So the Arctic turns out to have a complicated and variable system of controls and influences, more of which we now understand, and the Grand Unified Theory of the CO2 thumb on the dial is in doubt? It seems to me that every time we see the results of an actual study of an area it turns out to be complicated, chaotic even, and no way one tiny change in the atmospheric composition can be the driver of these complicated systems.

MarkW
Reply to  Ron Long
July 12, 2020 7:43 am

We start with the assumption that nothing changes unless CO2 levels change.
Then when we find any changes we can prove that CO2 caused that change.

KcTaz
Reply to  Ron Long
July 12, 2020 8:38 pm

I wonder why we don’t do more to study these events and their effects on the oceans and climate?

Geologic Heat Linked To East Coast Ocean Warming Trend
https://climatechangedispatch.com/geologic-heat-ocean-warming/

…A well-defined ocean warming trend originating off the United States East Coast is likely from super-heated and methane-enriched fluids emitted from numerous seafloor hydrothermal vents/hot springs

This trend has shown up on shallow Sea Surface (SST) maps since their advent in 1997 and has likely been present for thousands of years.
…A review of SST data indicates that the East Coast ocean warming trend is the only very strong warming feature ever recorded along the entire East Coast.

A well-defined ocean warming trend originating off the United States East Coast is likely from super-heated and methane-enriched fluids emitted from numerous seafloor hydrothermal vents/hot springs (see figure 1 after the jump).

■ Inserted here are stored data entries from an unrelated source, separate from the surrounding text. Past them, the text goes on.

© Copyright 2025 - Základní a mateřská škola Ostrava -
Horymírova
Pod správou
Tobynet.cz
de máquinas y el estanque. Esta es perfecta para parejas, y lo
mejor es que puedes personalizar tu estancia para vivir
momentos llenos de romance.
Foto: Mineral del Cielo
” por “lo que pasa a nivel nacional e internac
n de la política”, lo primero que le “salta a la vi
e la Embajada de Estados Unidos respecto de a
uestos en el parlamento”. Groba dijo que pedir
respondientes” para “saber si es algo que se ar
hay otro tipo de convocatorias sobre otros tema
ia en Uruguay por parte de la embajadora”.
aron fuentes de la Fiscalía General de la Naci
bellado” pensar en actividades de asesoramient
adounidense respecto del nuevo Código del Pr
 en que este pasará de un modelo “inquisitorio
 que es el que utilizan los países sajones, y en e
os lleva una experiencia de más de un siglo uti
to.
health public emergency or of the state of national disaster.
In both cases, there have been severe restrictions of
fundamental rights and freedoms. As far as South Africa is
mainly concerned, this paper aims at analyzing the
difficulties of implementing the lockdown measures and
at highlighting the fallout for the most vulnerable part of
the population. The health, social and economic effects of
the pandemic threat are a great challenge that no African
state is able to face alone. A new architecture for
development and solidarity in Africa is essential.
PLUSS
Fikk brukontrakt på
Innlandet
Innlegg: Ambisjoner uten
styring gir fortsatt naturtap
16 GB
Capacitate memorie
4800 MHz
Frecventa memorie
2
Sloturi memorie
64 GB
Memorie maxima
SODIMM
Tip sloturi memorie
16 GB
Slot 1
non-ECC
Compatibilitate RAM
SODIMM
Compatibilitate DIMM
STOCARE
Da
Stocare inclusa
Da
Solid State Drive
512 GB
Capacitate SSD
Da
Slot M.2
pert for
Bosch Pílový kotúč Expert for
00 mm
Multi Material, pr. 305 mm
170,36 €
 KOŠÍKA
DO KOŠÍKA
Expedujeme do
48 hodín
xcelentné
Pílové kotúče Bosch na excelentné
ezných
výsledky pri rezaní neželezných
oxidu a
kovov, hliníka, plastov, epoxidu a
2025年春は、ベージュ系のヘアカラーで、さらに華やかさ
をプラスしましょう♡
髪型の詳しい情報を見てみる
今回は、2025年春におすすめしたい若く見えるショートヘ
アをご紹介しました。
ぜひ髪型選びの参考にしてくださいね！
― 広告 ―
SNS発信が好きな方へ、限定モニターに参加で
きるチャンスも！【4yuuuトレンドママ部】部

This trend has shown up on shallow Sea Surface (SST) maps since their advent in 1997 and has likely been present for thousands of years.

…Integration then analysis of these characteristics and other information, primarily geological in nature, proves that the warm trend is the result of emissions from seafloor geological features such as a group of hydrothermal vents.

…“We probably know even less about the very deep seas and oceans than we know about the moon,” he said. The range extends from Jan Mayen island in the Greenland Sea to the Fram Strait between Svalbard and Greenland. It comprises hundreds of volcanos, some just 20m below the surface.

In summary, evidence substantiates that a well-defined, persistent and non-moving ocean warm trend originating off the East Coast of the United States is the result of super-heated and methane enriched fluids emitted from numerous seafloor hydrothermal vents/hot springs.

This has far-reaching implications concerning the root cause of current worldwide ocean warming.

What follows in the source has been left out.